Although Bungamati did not lose a lot of lives, more than 80 percent of the houses in the village were destroyed. People were living in makeshift tents set up in front of the rubbles that were once traditional newar houses.
Manandhar says that the students and the faculty from the college wanted to help out in the most effective way, so they created groups of students for various jobs.
“We divided the students into groups so that everyone would be involved and nobody would be overworked,” he says. “The students will also be getting their programme credits for the work they do here.”
The students, currently volunteering in the area, are divided into research, infographics, documentation, construction, outreach, sanitation and information groups. The research group has been documenting information regarding the historical and cultural significance of the area as well as collecting statistics on the number of people and houses in the area. The infographics group collects information and compiles them into understandable graphics and texts. The construction group has been building bamboo-frame houses and toilets, while the sanitation group has been taking care of the waste that is produced in the area, separating degradable and non-degradable material. The outreach group has been working with the children of the community and have been engaging them in art activities.
KUart has been building two types of shelters in the area. One is a semi-circular, cave-like structure created out of a bamboo frame and tin sheets.

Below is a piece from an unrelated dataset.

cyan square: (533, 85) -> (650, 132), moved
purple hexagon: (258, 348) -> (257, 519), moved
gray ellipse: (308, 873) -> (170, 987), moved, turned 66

“We decided to construct this because it could be executed in a very short time,” says Shreejan Shrestha, an ex-student who has been volunteering in the construction project, pointing at the tin cave. “Besides, they are cheap to build. One can be constructed for about Rs 8,000.”

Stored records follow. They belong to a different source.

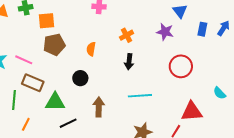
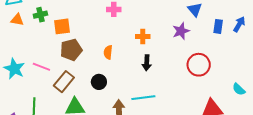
purple star: (165, 32) -> (181, 31), turned -30
orange cross: (126, 35) -> (143, 37), turned 32
brown rectangle: (33, 83) -> (64, 82), moved, turned -70
cyan line: (140, 96) -> (143, 98), moved

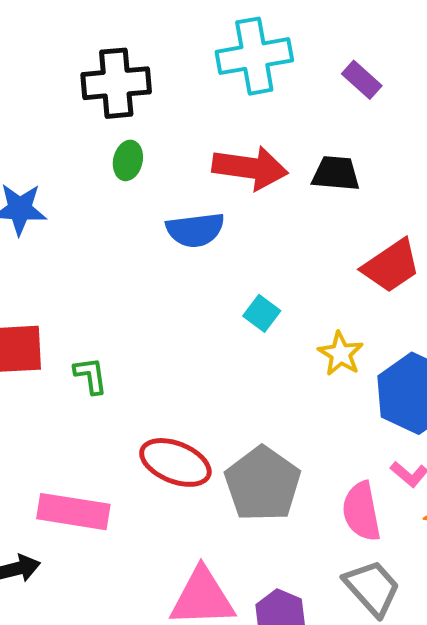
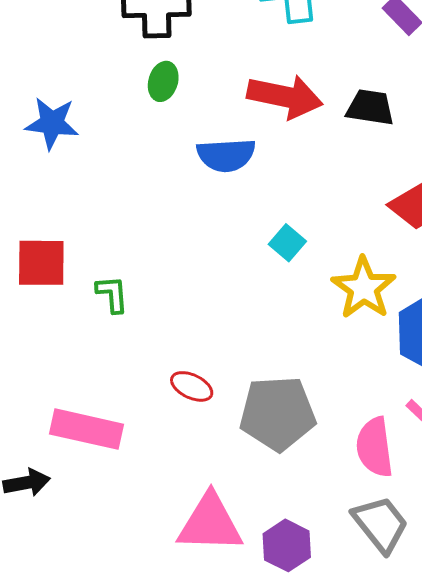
yellow star: (341, 354) -> (364, 288), size x1.4
red ellipse: (175, 462) -> (192, 386), size x0.6
gray pentagon: (263, 484) -> (278, 413), turned 30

The other shelters have gabled roofing and are being plastered with clay. Frameworks for five quarters have already been constructed since they started six days ago. The group plans on spending one month in the area and wants to see more collaboration with the locals.

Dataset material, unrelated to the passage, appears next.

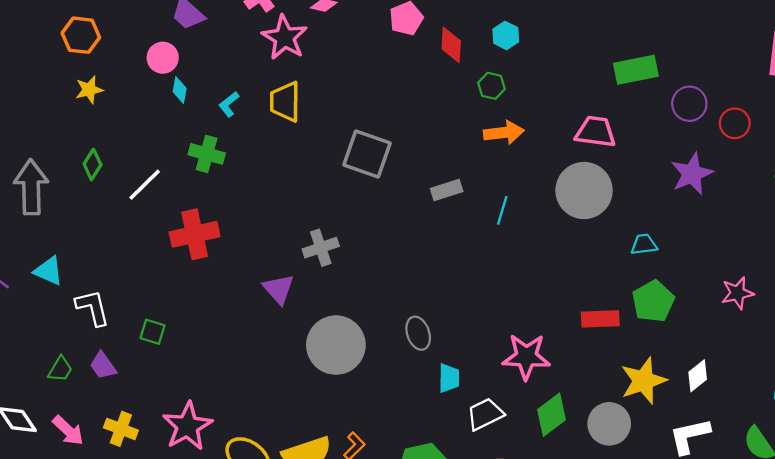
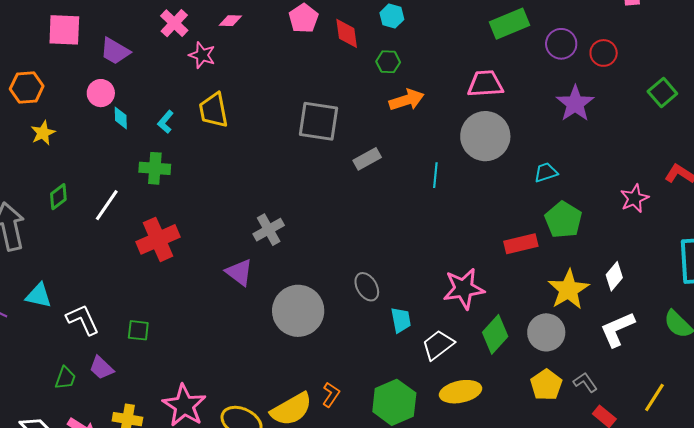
pink star: (285, 38) -> (202, 55), size x0.7
gray square: (367, 154) -> (318, 121), moved
green diamond: (92, 164) -> (58, 197), turned 32
cyan line: (502, 210) -> (435, 175), moved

“When we started, people [the locals] were a bit confused as to what we were doing. But since three days ago, they have been lending a hand,” says Manandhar. “Now, they tell us that we do not have to do everything and that they want to help complete the quarters.”
On Sunday, the locals were paving the shelters with plastic and bricks and were also providing the volunteers with cooked instant noodles. Children were running around the area wearing paper crowns, holding origami guns in their hands. A magazine-collage mural done on one of the houses reads: We Will Rise.
“We are now starting mural projects around the area. We will be working with images of the local children. We want to depict them helping out,” says Prabal Bikram Shah, another graduate. The murals, according to Shah, will feature text written by the children. The attempt is to rehabilitate the locals, especially the young, who are still in trauma after the quake.
“The children still run around saying another quake has hit them, when they hear loud sounds,” says Manandhar.
After the month-long project, even if the group will not be working on the ground, they intend to carry out more research work in order to reconstruct the village whist still retaining its original essence.
“Bungamati is a part of a very old civilisation. We want to help people reconstruct the area following traditionally accepted tecniques and aesthetics,” says Manandhar.